This error indicates that the TLS certificate verification is failing because the certificate authority is unknown or the certificates have drifted out of sync. I checked my git history for both the talos/
directory and .sops.yaml
to find a known-good state (in my case, the original bootstrap commit).
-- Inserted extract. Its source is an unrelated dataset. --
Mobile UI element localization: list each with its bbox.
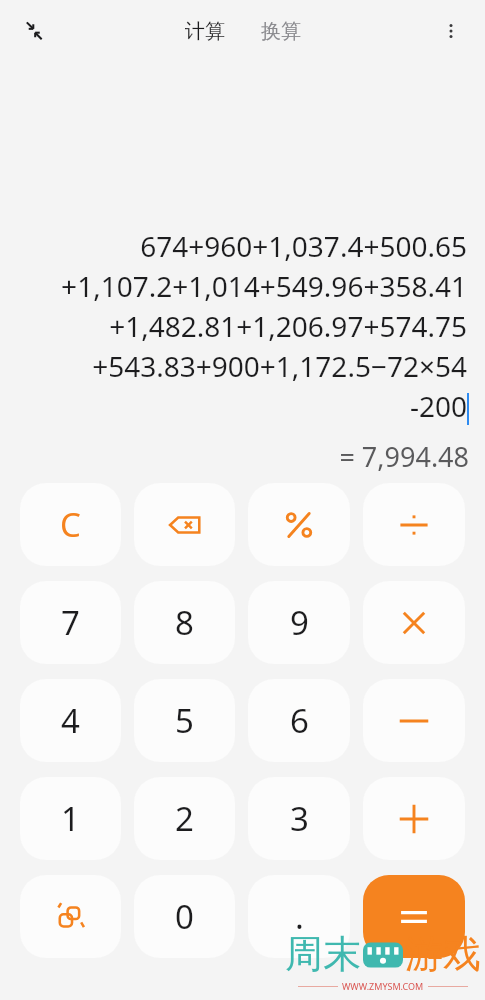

2. Extracting the SOPS Age Key from Kubernetes
Since my age key wasn't in git (for good reason!), I needed to extract it from the running cluster. I listed secrets in the flux-system namespace:
kubectl get secrets -n flux-system
I found the sops-age
secret and extracted the key:
kubectl get secret sops-age -n flux-system -o jsonpath='{.data.age\.agekey}' | base64 -d
3. Putting the Age Key Where SOPS Expects It
SOPS expects the key at ~/.config/sops/age/keys.txt
, so I made sure it was there:
mkdir -p ~/.config/sops/age
echo "AGE-SECRET-KEY-1..." > ~/.config/sops/age/keys.txt
chmod 600 ~/.config/sops/age/keys.txt
4. Regenerating Talos Configuration
With the right key in place, I regenerated my Talos secrets and configs:
talosctl gen config my-cluster https://my-cluster-endpoint:6443
5. Updating My Local Talosctl Config
I copied the generated config to where talosctl expects it:
cp talosconfig ~/.talos/config
6. Testing the Dashboard
Moment of truth! I started the dashboard:
talosctl dashboard
And it worked! I could see my nodes and cluster health again.
7. Verifying the Fix
After following these steps, I ran talosctl dashboard
again. This time, the dashboard loaded successfully, and all nodes reported as healthy. For example, here's what I saw for one of my nodes:
worker-node-4 (v1.10.3): uptime 29m46s, 2x1.2GHz, 6.7 GiB RAM, PROCS 111, CPU 53.7%, RAM 37.4%
UUID: 82b59435-f740-39d9-1c769785e9518
CLUSTER: kubernetes (5 machines)
STAGE: Booting
READY: True
SECUREBOOT: False
TYPE: controlplane
HOST: worker-node-4
KUBELET: Healthy
APISERVER: Healthy
CONTROLLER-MANAGER: Healthy
SCHEDULER: Healthy
Logs: Only normal service startup messages, no certificate or handshake errors.
This confirmed that the TLS/certificate issue was resolved and my cluster was healthy again. The dashboard showed all nodes and services as expected.
Lessons Learned
- Always back up your age key somewhere safe, but not in git.
- If you lose the key, you can often recover it from the cluster's secrets.
- Regenerating Talos configs is painless if your secrets and keys are in sync.
This process saved me from a full cluster rebuild. If you're running Talos and SOPS, keep your keys safe and your configs versioned—you'll thank yourself later!